Но вот что касается времен более отдаленных, например, времен раскола и никонианства, тут действительно социальная почва уходит из-под ног В. Чалмаева и проявляется однозначное прочтение отечественной истории докапиталистического периода. Не имея перед собой четких социальных ориентиров, критик не находит самостоятельного пути к ним, что невольно ведет порой к субъективизму в оценках и суждениях, требующих всестороннего исследования, в том числе и социальной отчетливости. Это издержки метода, но никак не признак дурных намерений В. Чалмаева. Говорить же, что он проповедует «асоциальные взгляды на русскую историю и на некоторые современные заботы нашей жизни» – значит приписывать ему «концепцию», к которой он никогда не имел никакого отношения.
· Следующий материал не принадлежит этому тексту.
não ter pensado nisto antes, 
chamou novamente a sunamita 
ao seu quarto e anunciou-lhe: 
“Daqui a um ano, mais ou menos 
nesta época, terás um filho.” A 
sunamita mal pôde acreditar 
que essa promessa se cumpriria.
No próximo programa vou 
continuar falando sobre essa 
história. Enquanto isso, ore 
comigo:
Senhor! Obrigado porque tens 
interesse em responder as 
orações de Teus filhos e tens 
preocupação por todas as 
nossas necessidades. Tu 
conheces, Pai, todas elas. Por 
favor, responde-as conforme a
И как тут снова не повторить: «Осторожно – концепция!»
Из боязни быть неправильно истолкованным хочу сделать необходимую оговорку: нет, я вовсе не против концептуального мышления и концепций вообще, если только они являются результатом глубокого анализа литературного процесса, соотнесенного с действительностью, в котором верность исторической правде сочетается с требованиями подлинной художественности и высокой этики». Но я против тех «концепций», что служат «рычагами», с помощью коих иные критики намереваются, игнорируя законы духовного развития народа, волюнтаристски навязать литературе несвойственные ей пути развития, вытравить из нее ее специфическое содержание. И надо сказать, чаще всего подобные «концепции» появляются на свет с единственной целью – нанести глобальный удар по своим литературным противникам. Подобные «концепции» носят на себе непременные следы той «прикрытой полемики», о которой очень емко сказал Ленин, что это «вид полемики, имеющий все недостатки ее и ни одного из ее больших достоинств».
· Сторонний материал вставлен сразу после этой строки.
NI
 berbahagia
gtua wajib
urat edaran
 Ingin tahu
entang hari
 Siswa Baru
И в этой связи никак не может быть обойдена молчанием статья Д. Старикова «Заметки для памяти» («Октябрь», № 11), формально полемизирующая со статьей И. Золотусского «Добавление к эпосу» («Нов. мир», № 6). Почему я утверждаю, что спор этот носит формальный характер? А вот почему. Статья И. Золотусского написана в связи с выходом на экраны кинофильма «Война и мир»; естественно, что критик не ограничился разговором о фильме и обратился к роману Толстого, хотя рассуждения его о романе и оценки фильма весьма спорны, но в общем-то это единый разговор. И вот Д. Стариков так ухитрился построить свою «полемику» с И. Золотусским, что не только не высказал своего отношения к фильму, но даже ни разу его не упомянул, будто его и не существует в природе.
Что же тогда ввергло Д. Старикова в спор с И. Золотусским? Всего лишь одна мысль, а точнее, одна фантазия последнего, иначе эту мысль я и назвать не могу. И. Золотусский мечтает о «свободном» прочтении романа Толстого. «Ибо наши чувства, – пишет он, – не свободны от знания о Толстом. От знания того, что о нем написано. Вернуться к Толстому, прочесть его свободно и заново – для этого нужно освободиться от гипноза».
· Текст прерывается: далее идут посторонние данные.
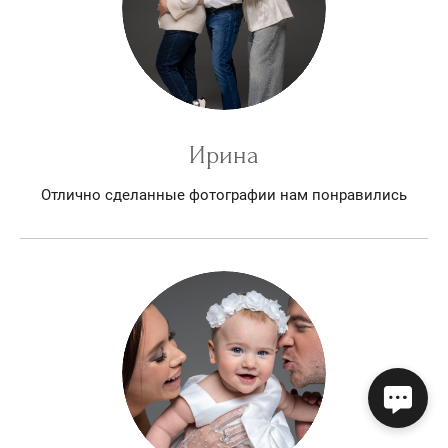
Ирина
Отлично сделанные фотографии нам понравились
И. Золотусский верит в то, что можно освободиться от «гипноза» знаний. Допустим, мы это проделали – освободились от «гипноза». А что это даст? Ровным счетом ничего. Дело в том, что за сто лет Толстой вошел в нас, в наш духовный мир, в нашу национальную культуру, в наше сознание, и дело тут вовсе не в том, что написано о Толстом, а в нем самом, в том воздействии, которое оказывали его произведения не только на нас непосредственно, но и на наших предшественников. Больше того, если даже взять человека, который не читал Толстого, то и такой человек хотя бы в какой-то мере опосредованно испытал влияние Толстого. Великие писатели существуют не только для того, чтобы о них писали, а главным образом для того, чтобы отражать духовную жизнь народа и одновременно воздействовать на нее, формировать ее.